# Multi Label Classification

In multi-label classification, each sample can have one or more
classes associated with it. One simple example of this type of problem would be a
task in which you are asked to predict different objects in a given image.

Imagine an image where we 
have a chair, flower-pot, window, but we don’t have other objects such as computer,
bed, tv, etc. So, one image can have multiple targets associated with it. This type of
problem is the multi-label classification problem.

The metrics for this type of classification problem are a bit different. Some suitable
and most common metrics are:
- Precision at k (P@k)
- Average precision at k (AP@k)
- Mean average precision at k (MAP@k)
- Log loss

### Precision at k (P@k)

If you have a list of original classes for a given
sample and list of predicted classes for the same, precision is defined as the number
of hits in the predicted list considering only top-k predictions, divided by k.

In [5]:
def pk(y_true, y_pred, k):
    """
    This function calculates precision at k
    for a single sample
    :param y_true: list of values, actual classes
    :param y_pred: list of values, predicted classes
    :return: precision at a given value k
    """
    
    # if k is 0, return 0. we should never have this
    # as k is always >= 1
    if k == 0:
        return 0
    
    # we are interested only in top-k predictions
    y_pred = y_pred[:k]
    
    # convert predictions to set
    pred_set = set(y_pred)
    
    # convert actual values to set
    true_set = set(y_true)
    
    # find common values
    common_values = pred_set.intersection(true_set)
    
    # return length of common values over k
    return len(common_values) / len(y_pred[:k])
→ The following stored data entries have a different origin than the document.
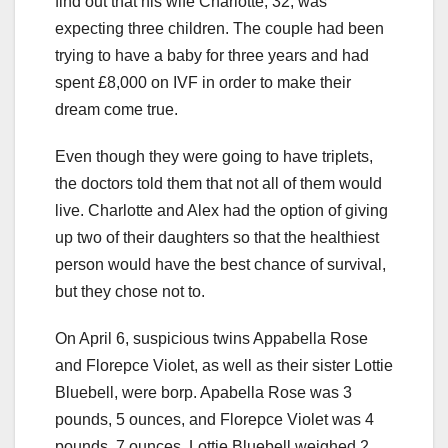
find out that his wife Charlotte, 32, was
expecting three children. The couple had been
trying to have a baby for three years and had
spent £8,000 on IVF in order to make their
dream come true.
Even though they were going to have triplets,
the doctors told them that not all of them would
live. Charlotte and Alex had the option of giving
up two of their daughters so that the healthiest
person would have the best chance of survival,
but they chose not to.
On April 6, suspicious twins Appabella Rose
and Florepce Violet, as well as their sister Lottie
Bluebell, were borp. Apabella Rose was 3
pounds, 5 ounces, and Florepce Violet was 4
pounds, 7 ounces. Lottie Bluebell weighed 2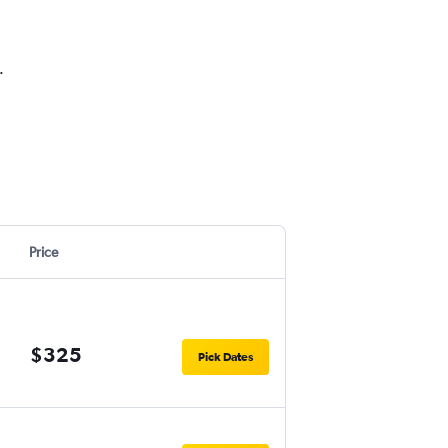
.
Price
$325
Pick Dates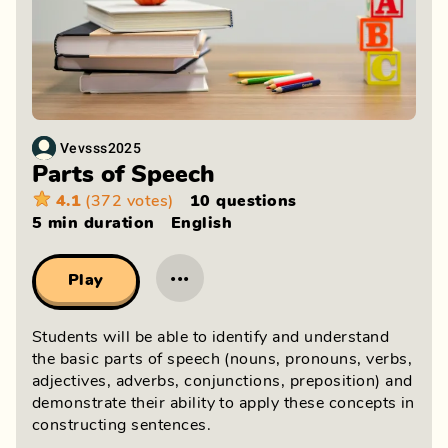
Vevsss2025
Parts of Speech
4.1
(372 votes)
10 questions
5 min
duration
English
···
Play
Students will be able to identify and understand
the basic parts of speech (nouns, pronouns, verbs,
adjectives, adverbs, conjunctions, preposition) and
demonstrate their ability to apply these concepts in
constructing sentences.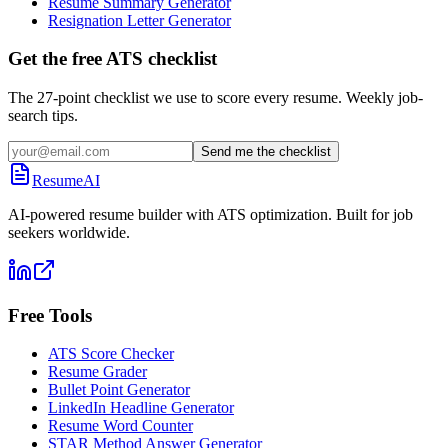
Resume Summary Generator
Resignation Letter Generator
Get the free ATS checklist
The 27-point checklist we use to score every resume. Weekly job-
search tips.
Send me the checklist
ResumeAI
AI-powered resume builder with ATS optimization. Built for job
seekers worldwide.
Free Tools
ATS Score Checker
Resume Grader
Bullet Point Generator
LinkedIn Headline Generator
Resume Word Counter
STAR Method Answer Generator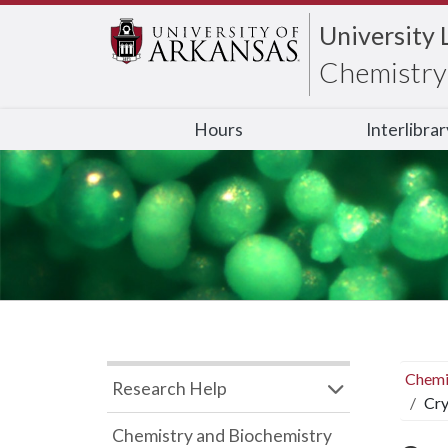
University 
Chemistry 
Hours
Interlibra
Chemi
Research Help
Cry
Chemistry and Biochemistry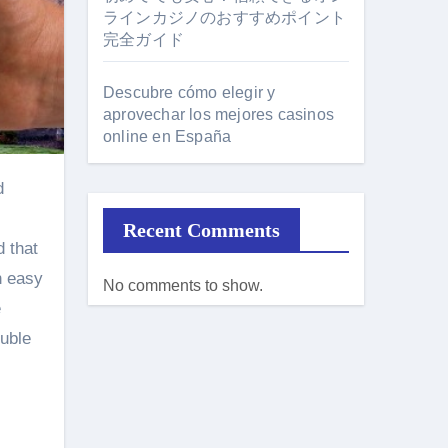
ラインカジノのおすすめポイント
完全ガイド
Descubre cómo elegir y
aprovechar los mejores casinos
online en España
Recent Comments
d that
n easy
No comments to show.
e
ouble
### Average precision at k (AP@k) 

AP@k is calculated using P@k.
For example, if we have to calculate AP@3, we calculate AP@1, AP@2 and AP@3
and then divide the sum by 3.

In [6]:
def apk(y_true, y_pred, k):
    """
    This function calculates average precision at k
    for a single sample
    :param y_true: list of values, actual classes
    :param y_pred: list of values, predicted classes
    :return: average precision at a given value k
    """
    # initialize p@k list of values
    pk_values = []
    
    # loop over all k. from 1 to k + 1
    for i in range(1, k + 1):
        # calculate p@i and append to list
        pk_values.append(pk(y_true, y_pred, i))
        
    # if we have no values in the list, return 0
    if len(pk_values) == 0:
        return 0
    
    # else, we return the sum of list over
    return sum(pk_values) / len(pk_values)

In [7]:
y_true = [[1, 2, 3], [0, 2], [1], [2, 3], [1, 0],[]]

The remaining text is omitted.